長篠の戦い?鳶の巣砦への攻撃
意外と複雑なんですね。
こんな仕組みになっているとは意外な事でした。
5月20日夜、酒井忠次が率いる東三河衆のほか織田軍・金森長近などの与力に加え、さらに鉄砲(火縄銃)500丁を持たせて、鳶の巣砦を中核とする5砦への翌朝攻撃のために夜間移動を強行させた(『信長公記』によると、この部隊の人数は約4000名であったという)。設楽原に留まる織田・徳川の本隊を離れて豊川を渡河、尾根伝いに鳶の巣山へ近づこうというものである。
作戦は、これに先立つ、同夜の合同軍議における酒井忠次からの提言が発端であったが、信長に一蹴された、という。ところが、軍議を終えてすぐ信長は酒井忠次を密かに呼びつけ、作戦の決行を命じた。武田軍の諜報を案じて、軍議では敢えて採用しなかったのが理由である。

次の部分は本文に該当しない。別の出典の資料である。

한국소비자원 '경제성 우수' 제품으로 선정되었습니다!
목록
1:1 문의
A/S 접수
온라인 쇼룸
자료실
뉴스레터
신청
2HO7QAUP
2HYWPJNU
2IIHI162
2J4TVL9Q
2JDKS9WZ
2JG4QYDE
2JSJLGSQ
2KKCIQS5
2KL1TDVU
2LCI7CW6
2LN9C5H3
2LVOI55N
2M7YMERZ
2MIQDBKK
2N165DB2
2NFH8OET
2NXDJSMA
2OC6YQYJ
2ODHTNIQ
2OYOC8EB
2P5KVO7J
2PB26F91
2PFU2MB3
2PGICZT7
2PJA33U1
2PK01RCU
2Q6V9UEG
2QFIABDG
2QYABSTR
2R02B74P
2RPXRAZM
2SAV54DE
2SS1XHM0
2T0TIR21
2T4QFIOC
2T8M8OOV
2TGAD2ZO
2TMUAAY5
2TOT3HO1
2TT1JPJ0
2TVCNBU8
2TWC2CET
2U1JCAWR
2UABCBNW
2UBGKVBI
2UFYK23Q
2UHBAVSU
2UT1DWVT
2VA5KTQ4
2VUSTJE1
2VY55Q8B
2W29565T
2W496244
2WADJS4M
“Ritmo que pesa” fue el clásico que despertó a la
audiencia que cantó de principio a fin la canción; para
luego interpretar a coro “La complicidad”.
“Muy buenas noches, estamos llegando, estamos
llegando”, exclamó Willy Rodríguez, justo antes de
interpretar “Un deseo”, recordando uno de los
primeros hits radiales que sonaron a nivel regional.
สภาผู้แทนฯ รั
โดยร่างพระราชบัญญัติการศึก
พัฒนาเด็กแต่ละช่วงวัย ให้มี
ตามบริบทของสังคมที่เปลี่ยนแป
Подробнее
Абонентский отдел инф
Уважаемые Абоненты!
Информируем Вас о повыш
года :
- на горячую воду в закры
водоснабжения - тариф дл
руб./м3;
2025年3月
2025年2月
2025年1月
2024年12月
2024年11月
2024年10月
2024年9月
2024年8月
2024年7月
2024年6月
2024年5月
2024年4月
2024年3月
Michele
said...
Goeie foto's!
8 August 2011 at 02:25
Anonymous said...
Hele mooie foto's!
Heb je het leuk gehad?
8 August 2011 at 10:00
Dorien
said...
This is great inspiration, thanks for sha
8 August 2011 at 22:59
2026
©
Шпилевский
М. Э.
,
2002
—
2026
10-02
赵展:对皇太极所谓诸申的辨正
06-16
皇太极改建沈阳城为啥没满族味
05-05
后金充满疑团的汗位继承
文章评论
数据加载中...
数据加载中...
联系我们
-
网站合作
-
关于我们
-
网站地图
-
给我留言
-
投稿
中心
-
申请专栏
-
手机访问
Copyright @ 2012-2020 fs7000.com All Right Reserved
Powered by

鳶の巣山に設けられたのは、本砦に4つの支砦、中山砦・久間山砦・姥ヶ懐砦・君ヶ伏所砦。これら5砦は長篠城を包囲・監視するための砦であった。酒井隊の目的は、尾根伝いに鳶の巣山へ近づき、長篠城に注意を払う5砦を背後から叩いて包囲網を無力化させ、長篠城を救出する作戦の完遂であった。翌21日の早朝攻撃は成功し、長篠城の包囲網は崩壊、落城の目処は無くなった。この攻撃によって、退路を脅かされることを恐れた勝頼は、設楽原での野戦における主力決戦を行うことを決定した。

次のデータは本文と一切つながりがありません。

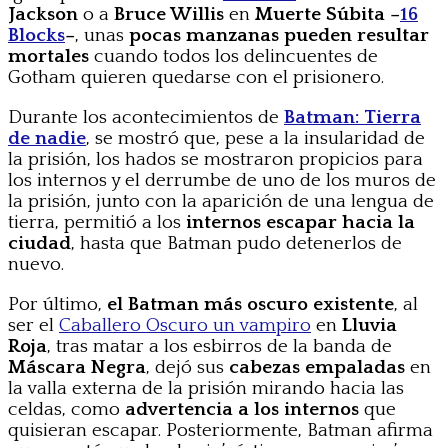
Jackson
o a
Bruce Willis
en
Muerte Súbita –
16
Blocks
–
, unas
pocas manzanas pueden resultar
mortales
cuando todos los delincuentes de
Gotham quieren quedarse con el prisionero.
Durante los acontecimientos de
Batman: Tier
ra
de nadie
, se mostró que, pese a la insularidad de
la prisión, los hados se mostraron propicios para
los internos y el derrumbe de uno de los muros de
la prisión, junto con la aparición de una lengua de
tierra, permitió a los
internos escapar hacia la
ciudad
, hasta que Batman pudo detenerlos de
nuevo.
Por último,
el Batman más oscuro existente
, al
ser el
Caballero Oscuro un vampiro
en
Lluvia
Roja
, tras matar a los esbirros de la banda de
Máscara Negra
, dejó sus
cabezas empaladas
en
la valla externa de la prisión mirando hacia las
celdas, como
advertencia a los internos
que
quisieran escapar. Posteriormente, Batman afirma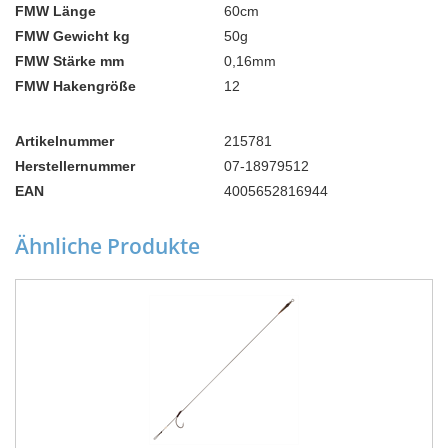
FMW Länge
60cm
FMW Gewicht kg
50g
FMW Stärke mm
0,16mm
FMW Hakengröße
12
Artikelnummer
215781
Herstellernummer
07-18979512
EAN
4005652816944
Ähnliche Produkte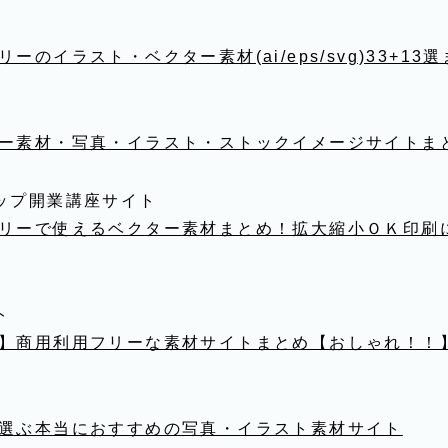
のイラスト・ベクター素材(ai/eps/svg)33+13
ー素材・写真・イラスト・ストックイメージサイトま
ップ開業講座サイト
リーで使えるベクター素材まとめ！拡大縮小ＯＫ印刷
ト
】商用利用フリーな素材サイトまとめ【おしゃれ！！
選ぶ本当におすすめの写真・イラスト素材サイト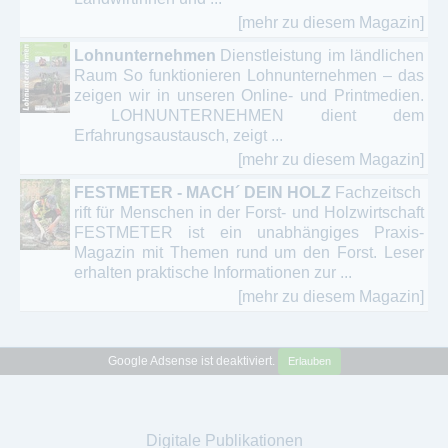
[mehr zu diesem Magazin]
Lohnunternehmen
Dienstleistung im ländlichen
Raum So funktionieren Lohnunternehmen – das
zeigen wir in unseren Online- und Printmedien.
LOHNUNTERNEHMEN dient dem
Erfahrungsaustausch, zeigt ...
[mehr zu diesem Magazin]
FESTMETER - MACH´ DEIN HOLZ
Fachzeitsch
rift für Menschen in der Forst- und Holzwirtschaft
FESTMETER ist ein unabhängiges Praxis-
Magazin mit Themen rund um den Forst. Leser
erhalten praktische Informationen zur ...
[mehr zu diesem Magazin]
Google Adsense ist deaktiviert.
Erlauben
Digitale Publikationen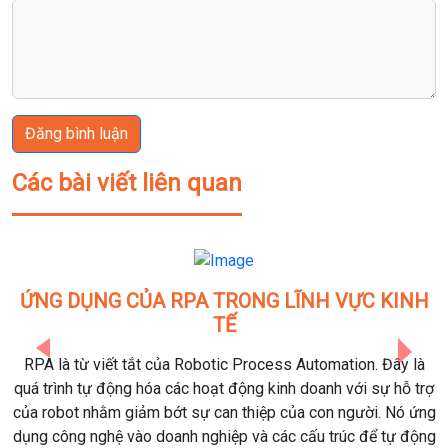
Đăng bình luận
Các bài viết liên quan
NG CỦA RPA TRONG LĨNH VỰC KINH
LỊCH 
TẾ
Mời bạn tham k
Previous
Next
viết tắt của Robotic Process Automation. Đây là
 động hóa các hoạt động kinh doanh với sự hỗ trợ
hằm giảm bớt sự can thiệp của con người. Nó ứng
ghệ vào doanh nghiệp và các cấu trúc để tự động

この鳶の巣山攻防戦で討死した武田方の名のある武将は主将の河窪信実をはじめ、三枝守友、五味貞成、名和無理介、飯尾弥四右衛門助友等。5砦の武田軍残存兵は、対岸の長篠城包囲軍へ合流する為退却したが、酒井奇襲隊は攻撃の手を緩めずに残敵追撃戦を展開する。この酒井隊には籠城奥平軍も加わったため、追撃軍は勢いを増し、長篠城の西岸・有海村では高坂昌澄を討ち取った。完勝に近い酒井隊ではあったが、先行深入りしすぎた徳川方の松平伊忠だけは、退却する長篠城包囲軍の小山田昌行に反撃されて討死している。
決戦
天正3年5月21日(1575年6月29日)、鳶の巣山攻防戦の大勢が決したと思われる頃、設楽原において信長・家康連合軍 対 勝頼軍の決戦が開始された。和暦の5月といえば梅雨の時期であるが、この日だけはなぜか武田軍の本陣の付近以外は大いに晴れていたと言われる。このため、通説では織田軍の3,000丁の鉄砲隊(後述の異説あり)が大活躍し、武田軍は霧のため本陣から戦況を正しく把握することができず損害をいっそう拡大させたとされる。

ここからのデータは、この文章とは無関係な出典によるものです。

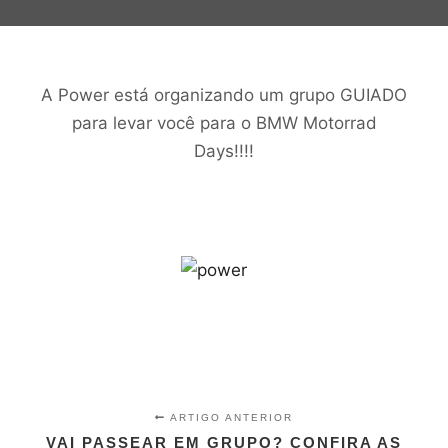
A Power está organizando um grupo GUIADO
para levar você para o BMW Motorrad
Days!!!!
ARTIGO ANTERIOR
VAI PASSEAR EM GRUPO? CONFIRA AS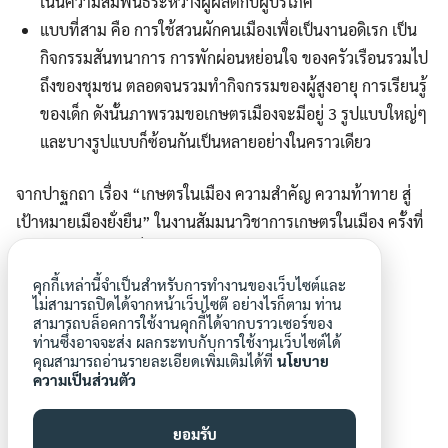
เน้นความสัมพันธ์ระหว่างผู้ผลิตกับผู้บริโภค
แบบที่สาม คือ การใช้สวนผักคนเมืองเพื่อเป็นงานอดิเรก เป็น
กิจกรรมสันทนาการ การพักผ่อนหย่อนใจ ของครัวเรือนรวมไป
ถึงของชุมชน ตลอดจนรวมทำกิจกรรมของผู้สูงอายุ การเรียนรู้
ของเด็ก ดังนั้นภาพรวมขอเกษตรเมืองจะมีอยู่ 3 รูปแบบใหญ่ๆ
และบางรูปแบบก็ซ้อนกันเป็นหลายอย่างในคราวเดียว
จากปาฐกถา เรื่อง “เกษตรในเมือง ความสำคัญ ความท้าทาย สู่
เป้าหมายเมืองยั่งยืน” ในงานสัมมนาวิชาการเกษตรในเมือง ครั้งที่
1 “เกษตรในเมืองเพื่อเมืองอย่างยั่งยืน” 15 ก.พ. 2562
คุกกี้เหล่านี้จำเป็นสำหรับการทำงานของเว็บไซต์และ
โดย ผศ.ดร.ปิยะพงษ์ บุษบงก์
ไม่สามารถปิดได้จากหน้าเว็บไซต๊ อย่างไรก็ตาม ท่าน
สถาบันนโยบายสาธารณะ มหาวิทยาลัยเชียงใหม่
สามารถบล็อคการใช้งานคุกกี้ได้จากบราวเซอร์ของ
ท่านซึ่งอาจจะส่ง ผลกระทบกับการใช้งานเว็บไซต์ได้
คุณสามารถอ่านรายละเอียดเพิ่มเติมได้ที่
นโยบาย
ความเป็นส่วนตัว
ยอมรับ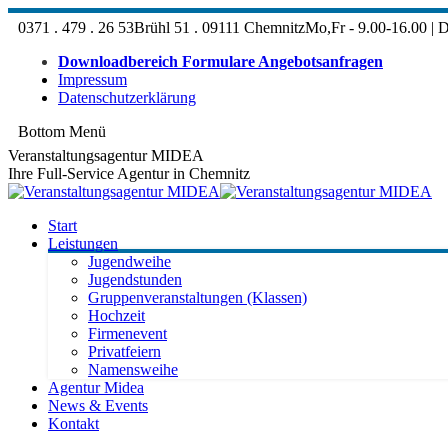
Zum
0371 . 479 . 26 53
Brühl 51 . 09111 Chemnitz
Mo,Fr - 9.00-16.00 | D
Inhalt
springen
Downloadbereich Formulare Angebotsanfragen
Impressum
Datenschutzerklärung
Bottom Menü
Facebook
Veranstaltungsagentur MIDEA
page
Ihre Full-Service Agentur in Chemnitz
opens
in
new
Start
window
Leistungen
Jugendweihe
Jugendstunden
Gruppenveranstaltungen (Klassen)
Hochzeit
Firmenevent
Privatfeiern
Namensweihe
Agentur Midea
News & Events
Kontakt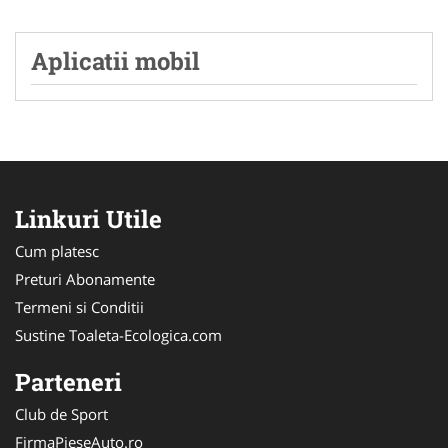
Aplicatii mobil
Linkuri Utile
Cum platesc
Preturi Abonamente
Termeni si Conditii
Sustine Toaleta-Ecologica.com
Parteneri
Club de Sport
FirmaPieseAuto.ro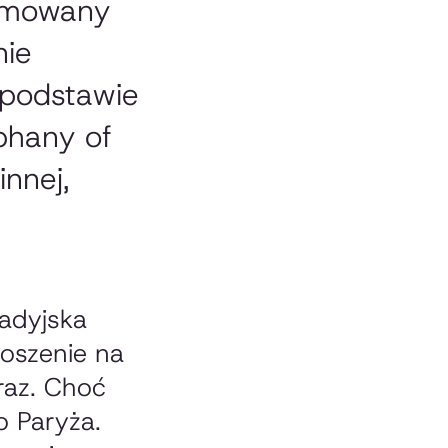
nimowany
nie
 podstawie
phany of
innej,
adyjska
roszenie na
iraz. Choć
o Paryża.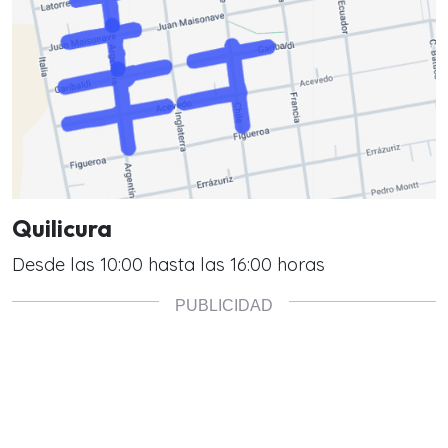
Quilicura
Desde las 10:00 hasta las 16:00 horas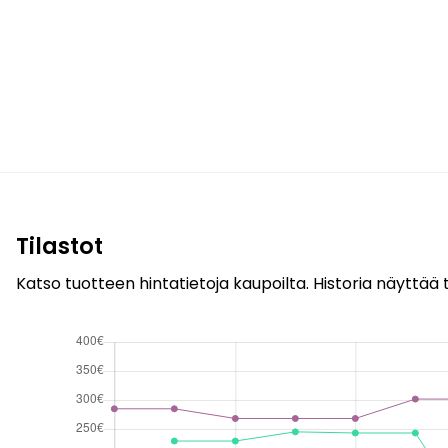
Tilastot
Katso tuotteen hintatietoja kaupoilta. Historia näyttää t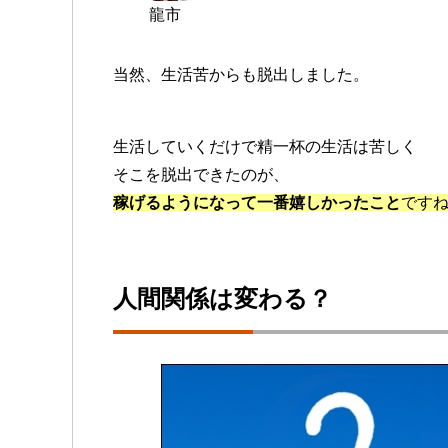
龍市
当然、生活苦からも脱出しました。
生活していくだけで精一杯の生活は苦しく
そこを脱出できたのが、
稼げるようになって一番嬉しかったこと
です
人間関係は変わる？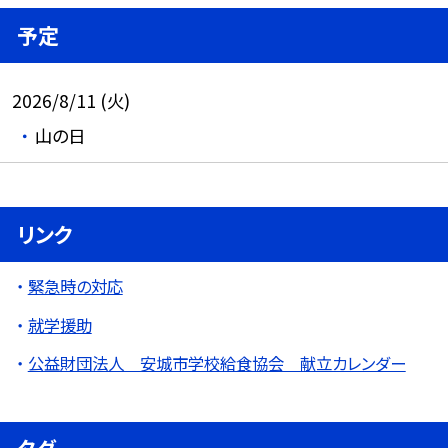
予定
2026/8/11 (火)
山の日
リンク
緊急時の対応
就学援助
公益財団法人 安城市学校給食協会 献立カレンダー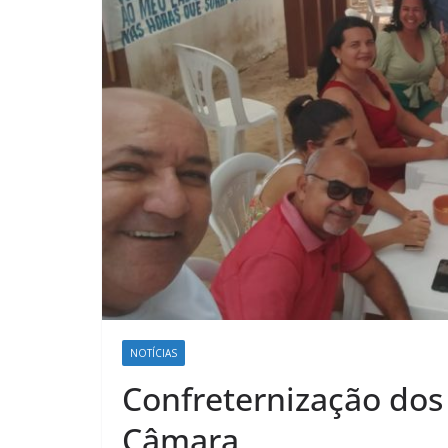
NOTÍCIAS
Confreternização dos
Câmara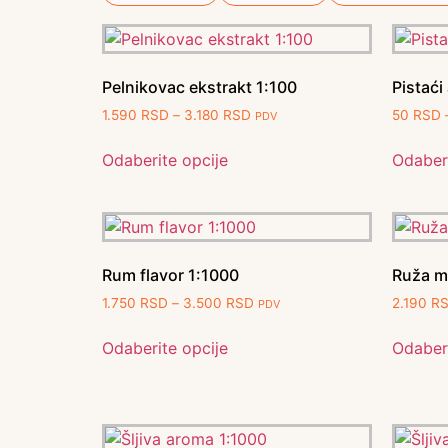
Pelnikovac ekstrakt 1:100
Pistaći
1.590
RSD
–
3.180
RSD
50
RSD
PDV
Odaberite opcije
Odaberi
Rum flavor 1:1000
Ruža m
1.750
RSD
–
3.500
RSD
2.190
R
PDV
Odaberite opcije
Odaberi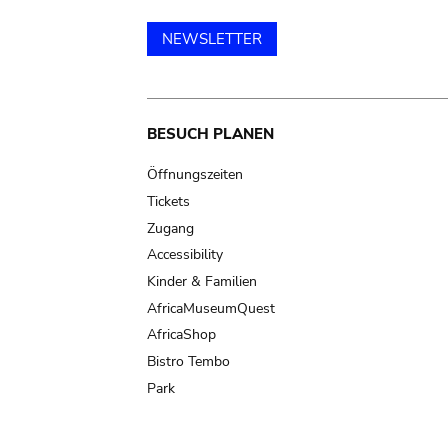
NEWSLETTER
Main
BESUCH PLANEN
navigation
Öffnungszeiten
Tickets
Zugang
Accessibility
Kinder & Familien
AfricaMuseumQuest
AfricaShop
Bistro Tembo
Park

合戦は早朝から昼過ぎまで続いたが、織田・徳川軍の勝利に終わった。勝利したとはいえ織田・徳川連合軍はこの戦いによって6,000近い犠牲者を出した。その一方で、武田軍は1万2,000の犠牲を出したと言われている(戦死者数は双方まちまち)。しかも、織田・徳川連合軍の犠牲者の大半が名も無き足軽雑兵にとどまっている(尚、織田軍の雑兵は、土豪を主体とする他家と違い、銭で集められた流民が多かった。)のに対し、武田軍では信玄以来の重臣であり武田四天王であった山県昌景、内藤昌豊、馬場信春や原昌胤、原盛胤、真田信綱、真田昌輝、土屋昌次、土屋直規、安中景繁、望月信永、米倉重継といった顔ぶれが戦死してしまった。
この合戦は通説では織田・徳川方鉄砲隊の一斉射撃(三段撃ち)で著名であるが、弾丸の命中による直接的な加害よりも大量の火縄銃が発砲した大轟音に武田方騎馬隊の馬が驚いて大混乱に陥ったことや、馬の突進を阻止する3重の土塁と馬防柵で構築された陣地こそが重要とする指摘もある(井沢元彦ほか)。また、そもそも鉄砲隊の一斉射撃は無かったのではないかとする説も近年では有力になりつつあり、一歩譲って一斉射撃があったとしても、現実問題として、武田軍が騎馬隊でここまで無理な突撃を強行したとは考えにくい(嫌なら撤退すればいいのである)など、この合戦の経過にはいくつもの疑問点が残っている。 この戦いは総大将武田勝頼が全軍統率をとれなかった為の敗北でもある(開戦直後から御親類衆武田信廉隊、穴山信君隊や武田信豊隊などが勝頼を見捨てて甲斐国へ敵前退却している)。